With approval from the Governor’s Council, an attorney practicing in Southampton will join the Massachusetts Superior Court, working in courthouses in western Mass.

At a meeting at the Statehouse in Boston, the council unanimously approved the nomination of Francis “Frank” E. Flannery to serve on the Massachusetts Superior Court.

Nominated by Gov. Charlie Baker, and supported by Mary Hurley of East Longmeadow, the elected councilor for District 8, which serves the four westernmost Massachusetts counties, Flannery is expected to begin his new jobs soon.

Emily Gauthier, deputy director of the Judicial Nominating Commission, said Flannerywill reach out to the chief justice of the court to identify a start date that is conducive to their schedules. Once this start date is determined, an internal process in Baker’s office will lead to the oath of office being given.

“Then you have the governor or lieutenant governor swear them in,” Gauthier said, noting that the oath of office is sometimes administered on the day a judge’s tenure begins.

State law requires that Flannery be sworn in within 90 days of their appointment, though Gauthier said this usually happens less than a month after the Governor’s Council vote because vacancies need to be filled as soon as possible.

The unanimous vote came three weeks after the council held hours-long hearings that included numerous questions and testimony from colleagues and friends.

At Flannery’s hearing, retired Superior Court Judge Mary-Lou Rup testified on his behalf.

“There is consistently extraordinary preparation put into his cases and he is very poised, very calm and has a very clear grasp of the law,” Rup said.
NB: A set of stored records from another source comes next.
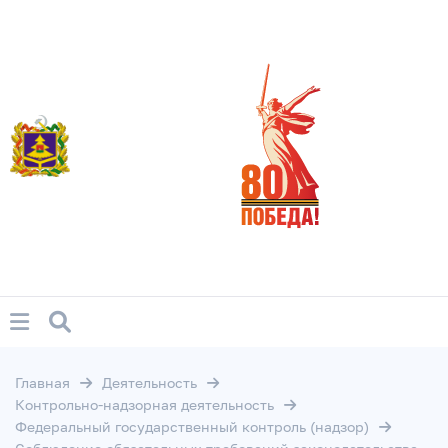
Главная
Деятельность
Контрольно-надзорная деятельность
Федеральный государственный контроль (надзор)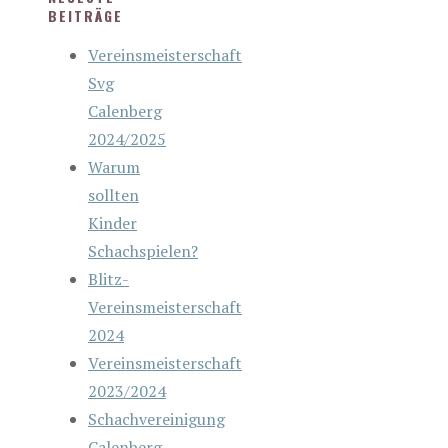
BEITRÄGE
Vereinsmeisterschaft
Svg
Calenberg
2024/2025
Warum
sollten
Kinder
Schachspielen?
Blitz-
Vereinsmeisterschaft
2024
Vereinsmeisterschaft
2023/2024
Schachvereinigung
Calenberg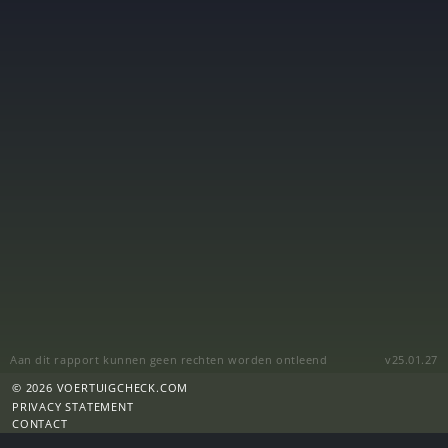
Aan dit rapport kunnen geen rechten worden ontleend
v25.01.27
© 2026 VOERTUIGCHECK.COM
PRIVACY STATEMENT
CONTACT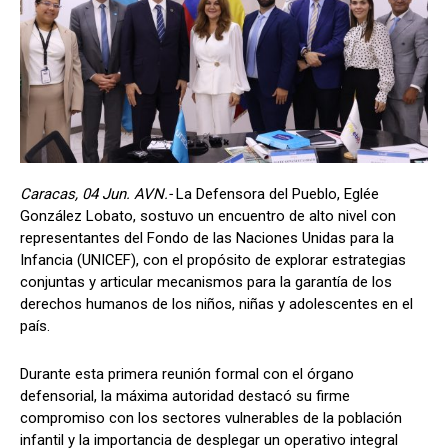
Caracas, 04 Jun. AVN.-
La Defensora del Pueblo, Eglée
González Lobato, sostuvo un encuentro de alto nivel con
representantes del Fondo de las Naciones Unidas para la
Infancia (UNICEF), con el propósito de explorar estrategias
conjuntas y articular mecanismos para la garantía de los
derechos humanos de los niños, niñas y adolescentes en el
país.
Durante esta primera reunión formal con el órgano
defensorial, la máxima autoridad destacó su firme
compromiso con los sectores vulnerables de la población
infantil y la importancia de desplegar un operativo integral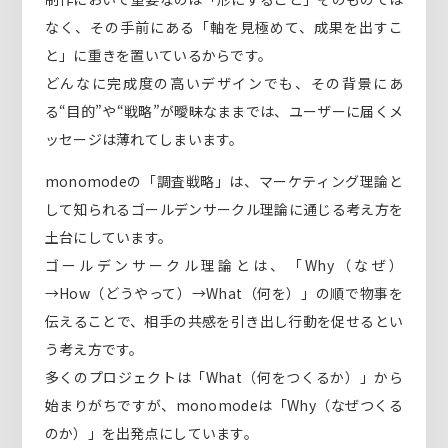
なく、その手前にある「軸を見極めて、成果を出すこ
と」に重きを置いているからです。
どんなに完成度の高いデザインでも、その背景にあ
る“目的”や“戦略”が曖昧なままでは、ユーザーに届くメ
ッセージは薄れてしまいます。
monomodeの「調査戦略」は、マーケティング理論と
して知られるゴールデンサークル理論に通じる考え方を
土台にしています。
ゴールデンサークル理論とは、「Why（なぜ）
→How（どうやって）→What（何を）」の順で物事を
伝えることで、相手の共感を引き出し行動を促せるとい
う考え方です。
多くのプロジェクトは「What（何をつくるか）」から
始まりがちですが、monomodeは「Why（なぜつくる
のか）」を出発点にしています。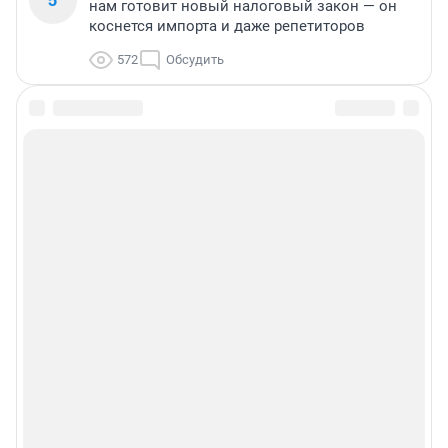
нам готовит новый налоговый закон — он
коснется импорта и даже репетиторов
572
Обсудить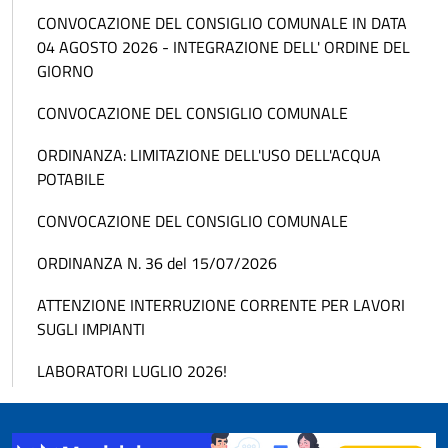
CONVOCAZIONE DEL CONSIGLIO COMUNALE IN DATA
04 AGOSTO 2026 - INTEGRAZIONE DELL' ORDINE DEL
GIORNO
CONVOCAZIONE DEL CONSIGLIO COMUNALE
ORDINANZA: LIMITAZIONE DELL'USO DELL'ACQUA
POTABILE
CONVOCAZIONE DEL CONSIGLIO COMUNALE
ORDINANZA N. 36 del 15/07/2026
ATTENZIONE INTERRUZIONE CORRENTE PER LAVORI
SUGLI IMPIANTI
LABORATORI LUGLIO 2026!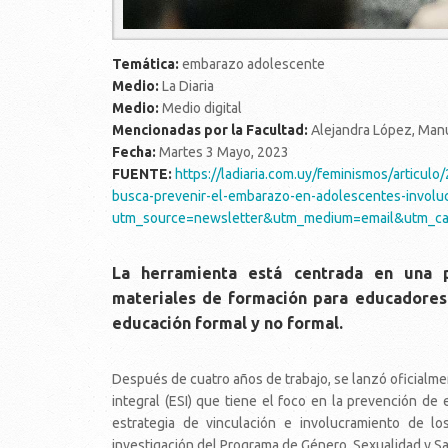
Temática:
embarazo adolescente
Medio:
La Diaria
Medio:
Medio digital
Mencionadas por la Facultad:
Alejandra López, Man
Fecha:
Martes 3 Mayo, 2023
FUENTE:
https://ladiaria.com.uy/feminismos/articulo
busca-prevenir-el-embarazo-en-adolescentes-involuc
utm_source=newsletter&utm_medium=email&utm_c
La herramienta está centrada en una p
materiales de formación para educadores 
educación formal y no formal.
Después de cuatro años de trabajo, se lanzó oficialme
integral (ESI) que tiene el foco en la prevención d
estrategia de vinculación e involucramiento de l
investigación del Programa de Género, Sexualidad y Sal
Flannery, who practices at the law office of Parker & O’Grady, lives in Holyoke and earned his doctorate in law from Willamette University in Salem, Oregon, after earning a bachelor’s degree from UMass Amherst. He previously served as an assistant district attorney for the Northwestern district attorney’s office.

The state’s Superior Court has 82 justices who sit in 20 courthouses in each of the state’s 14 counties. The Superior Court has exclusive original jurisdiction of first-degree murder cases and original jurisdiction of all other crimes.